La coltivazione del grano duro costituisce un comparto di grande importanza per la Puglia, tanto che, in virtù delle ampie superfici dedicate alle piantagioni di grano, il Tavoliere delle Puglie, con i suoi 9 milioni di quintali annue, è noto come il “granaio d’Italia”.
Il grano duro si differenzia da quello tenero non solo per il contenuto lievemente superiore di proteine, ma soprattutto per i prodotti derivanti dalla macinazione: dal grano duro, infatti, si producono semole e semolati dai granuli grossi con spigoli netti, molto adatti per la produzione di paste alimentari e pane, mentre dal grano tenero si ottengono farine dai granuli tondeggianti, più idonee alla preparazione di pasta all’uovo o del pane bianco.

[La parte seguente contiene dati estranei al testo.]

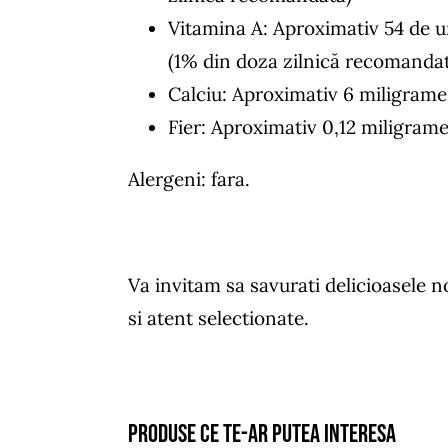
Vitamina A: Aproximativ 54 de un
(1% din doza zilnică recomanda
Calciu: Aproximativ 6 miligrame
Fier: Aproximativ 0,12 miligram
Alergeni: fara.
Va invitam sa savurati delicioasele 
si atent selectionate.
Produse ce te-ar putea interesa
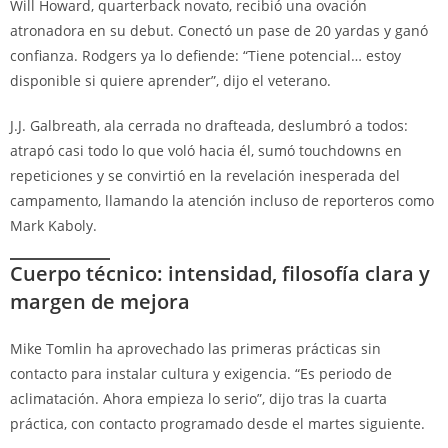
Will Howard, quarterback novato, recibió una ovación
atronadora en su debut. Conectó un pase de 20 yardas y ganó
confianza. Rodgers ya lo defiende: “Tiene potencial… estoy
disponible si quiere aprender”, dijo el veterano.
J.J. Galbreath, ala cerrada no drafteada, deslumbró a todos:
atrapó casi todo lo que voló hacia él, sumó touchdowns en
repeticiones y se convirtió en la revelación inesperada del
campamento, llamando la atención incluso de reporteros como
Mark Kaboly.
Cuerpo técnico: intensidad, filosofía clara y
margen de mejora
Mike Tomlin ha aprovechado las primeras prácticas sin
contacto para instalar cultura y exigencia. “Es periodo de
aclimatación. Ahora empieza lo serio”, dijo tras la cuarta
práctica, con contacto programado desde el martes siguiente.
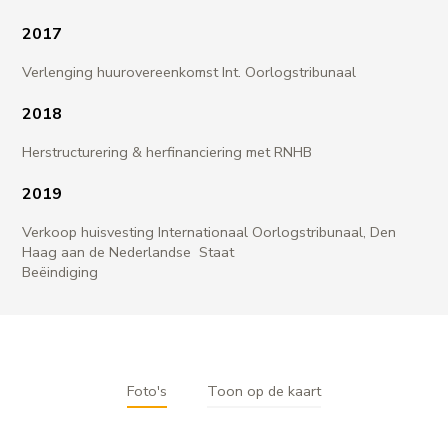
2017
Verlenging huurovereenkomst Int. Oorlogstribunaal
2018
Herstructurering & herfinanciering met RNHB
2019
Verkoop huisvesting Internationaal Oorlogstribunaal, Den
Haag aan de Nederlandse Staat
Beëindiging
Foto's
Toon op de kaart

Seminato in ottobre o novembre, il grano duro viene raccolto a giugno; tuttavia, prima di passare alla macinazione, esso deve essere conservato in un luogo asciutto per un lungo periodo, generalmente fino a settembre, affinché sia salvaguardato da sbalzi di temperatura che possano alterarlo; in passato si utilizzavano le fosse, oggi ci si avvale di moderni silos fuori terra. La ragione di questa conservazione risiede nel fatto che, in questa fase, il grano è ancora un organismo vegetale “vivo” che si modifica aumentando la qualità delle proteine e la consistenza del glutine, determinante per la qualità della pasta, e, in virtù di questo, deve essere conservato in ambienti sani e a temperature uniformi. Successivamente, i grani subiscono una speciale macinazione che distacca le semole dalla crusca molto lentamente, al fine di evitare di surriscaldare il prodotto, cercando di conservare la fragranza originaria.
Il grano duro è un prodotto che si è sviluppato piuttosto in ritardo, si stima intorno al IV sec. a.C., e si è diffuso in tutta l’area mediterranea e medio-orientale a clima caldo e siccitoso, soppiantando il farro. In Italia, questa coltivazione ha avuto una notevole espansione negli anni ’70 a seguito della politica agricola della Comunità Europea che ne incentivò la produzione per far fronte all’incremento del consumo delle paste alimentari e alla conseguente importazione massiva di grano duro che ne derivava. Si è trattato di una politica estremamente vantaggiosa per l’Italia e, in particolare, per le regioni meridionali e insulari, dove le favorevoli condizioni climatiche hanno consentito l’espansione delle coltivazioni. Il grano duro, infatti, si adatta meno facilmente alle variazioni climatiche e resiste meno ad avversità come il freddo o l’eccessiva umidità, per questo trova maggiore diffusione nelle regioni calde del Sud Italia.